Data supplied:

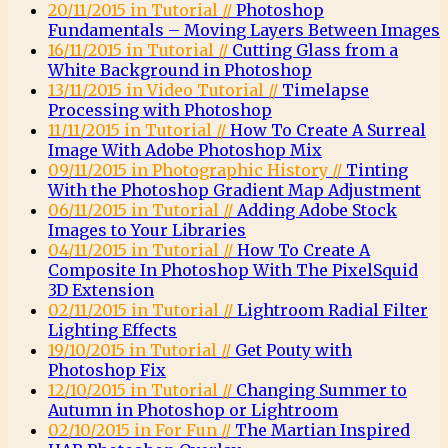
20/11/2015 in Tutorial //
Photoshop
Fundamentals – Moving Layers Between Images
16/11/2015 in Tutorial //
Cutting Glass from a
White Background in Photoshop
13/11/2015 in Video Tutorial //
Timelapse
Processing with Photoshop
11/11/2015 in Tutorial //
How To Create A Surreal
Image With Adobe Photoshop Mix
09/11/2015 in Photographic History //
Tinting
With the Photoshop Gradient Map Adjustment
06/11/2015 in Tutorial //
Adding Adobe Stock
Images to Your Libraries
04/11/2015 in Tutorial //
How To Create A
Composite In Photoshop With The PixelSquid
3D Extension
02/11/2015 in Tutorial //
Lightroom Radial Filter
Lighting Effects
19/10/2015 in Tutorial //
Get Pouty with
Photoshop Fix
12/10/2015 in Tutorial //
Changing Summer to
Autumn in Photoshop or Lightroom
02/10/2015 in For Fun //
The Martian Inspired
---
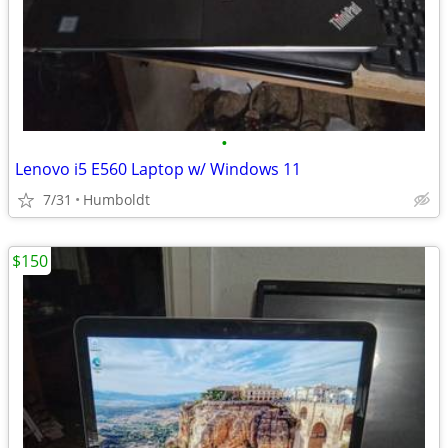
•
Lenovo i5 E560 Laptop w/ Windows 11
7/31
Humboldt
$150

Activity:
Where a line of the records has the string "Create", return that line.

Result of this exercise:
How To Create A Surreal
How To Create A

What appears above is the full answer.